======== GIVEN ENTRIES ========

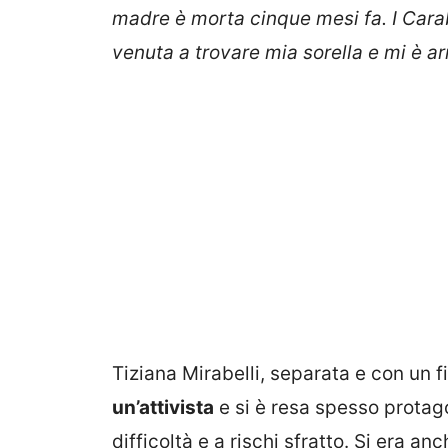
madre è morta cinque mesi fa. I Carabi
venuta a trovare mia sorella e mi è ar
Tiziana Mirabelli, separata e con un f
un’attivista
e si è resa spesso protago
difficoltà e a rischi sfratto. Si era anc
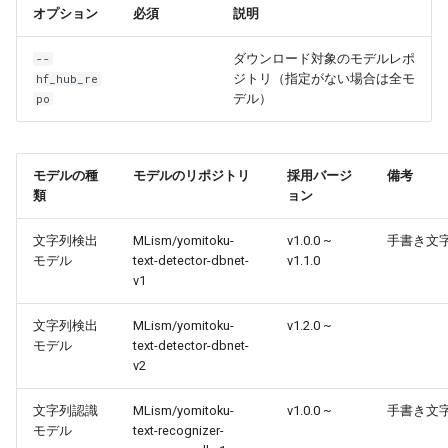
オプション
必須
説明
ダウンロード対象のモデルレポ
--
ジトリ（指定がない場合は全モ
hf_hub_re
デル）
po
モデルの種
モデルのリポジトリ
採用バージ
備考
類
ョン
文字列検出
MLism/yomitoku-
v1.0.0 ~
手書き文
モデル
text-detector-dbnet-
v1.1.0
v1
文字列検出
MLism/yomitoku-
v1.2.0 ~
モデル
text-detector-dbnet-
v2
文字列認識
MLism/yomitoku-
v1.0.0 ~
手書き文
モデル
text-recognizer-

========
======== GIVEN ENTRIES ========

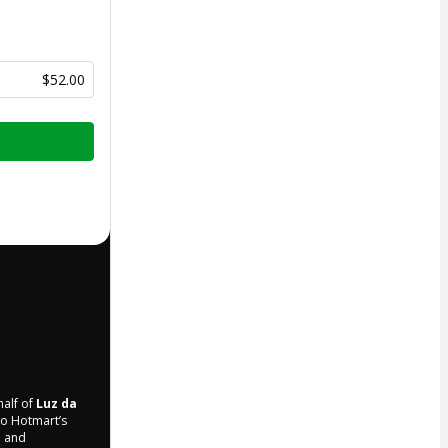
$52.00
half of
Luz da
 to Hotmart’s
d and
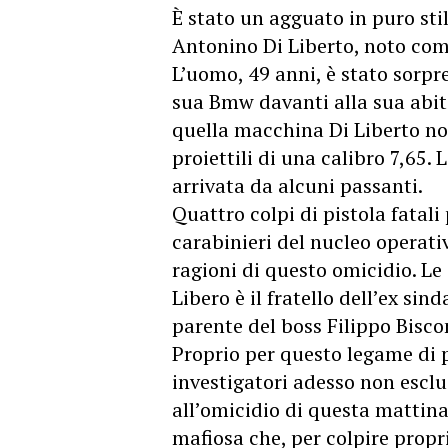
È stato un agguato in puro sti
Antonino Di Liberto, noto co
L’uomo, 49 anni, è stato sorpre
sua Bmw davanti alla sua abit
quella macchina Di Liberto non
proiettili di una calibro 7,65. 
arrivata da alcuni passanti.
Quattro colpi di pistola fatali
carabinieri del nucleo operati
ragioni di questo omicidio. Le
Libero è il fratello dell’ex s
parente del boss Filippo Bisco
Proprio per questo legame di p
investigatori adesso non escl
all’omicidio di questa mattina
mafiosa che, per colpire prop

========

## WHAT IS REQUIRED
Copy the entries above exactly, but only the stretch from the line containing "to Hotmart’s" through the line containing "mafiosa che, per colpire prop". Keep both end lines; drop the pictures.

## RESULT OF THIS EXERCISE
 to Hotmart’s
d and
È stato un agguato in puro sti
Antonino Di Liberto, noto co
L’uomo, 49 anni, è stato sorpre
sua Bmw davanti alla sua abit
quella macchina Di Liberto non
proiettili di una calibro 7,65. 
arrivata da alcuni passanti.
Quattro colpi di pistola fatali
carabinieri del nucleo operati
ragioni di questo omicidio. Le
Libero è il fratello dell’ex s
parente del boss Filippo Bisco
Proprio per questo legame di p
investigatori adesso non escl
all’omicidio di questa mattina
mafiosa che, per colpire prop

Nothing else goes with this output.